A simple crawler to find jobs from several websites.
- INSIDE Job Board(https://jobs.inside.com.tw/)
- mit.jobs(https://mit.jobs/)
- Python3+
- MongoDB
Clone this repository:
git clone https://github.com/damnee562/find-job.git
Create virtualenv and install all requirements:
cd find-job/
python3 -m venv venv_name
source venv_name/bin/activate
pip install -r requirements.txt
Make sure MongoDB is running on your system, you can check its status by typing:
sudo service mongod status
If it's not running, fire it up:
sudo service mongod start
Start crawling using scrapy:
cd find_job/
python crawl.py -k python # Replace 'python' to whatever keyword you want.

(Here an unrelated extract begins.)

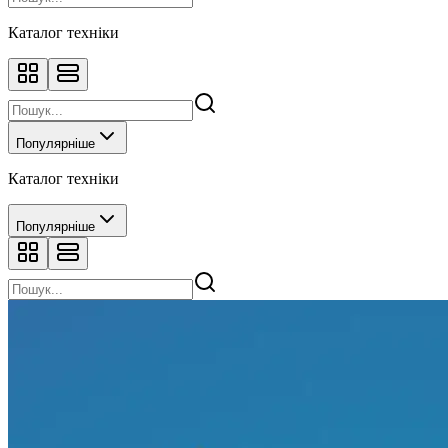
Каталог техніки
Популярніше
Каталог техніки
Популярніше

It will create a new database named find_job in MongoDB, all found jobs will be stored into jobs collection.
# jobs collection
{
"_id": ObjectId(),
"name": Job's title,
"location" Job's location,
"company": Offer's company,
"salary": Salary range,
"date": Post date,
"url": Link to post
}
Export data in CSV format:
mongoexport -d find_job -c jobs --type=csv --fields name,company,location,salary,date,url -o jobs.csv
See Official docs for more export usage.
- Scrapy - An open source and collaborative framework for extracting the data you need from websites.
This project is licensed under the MIT License - see the LICENSE file for details.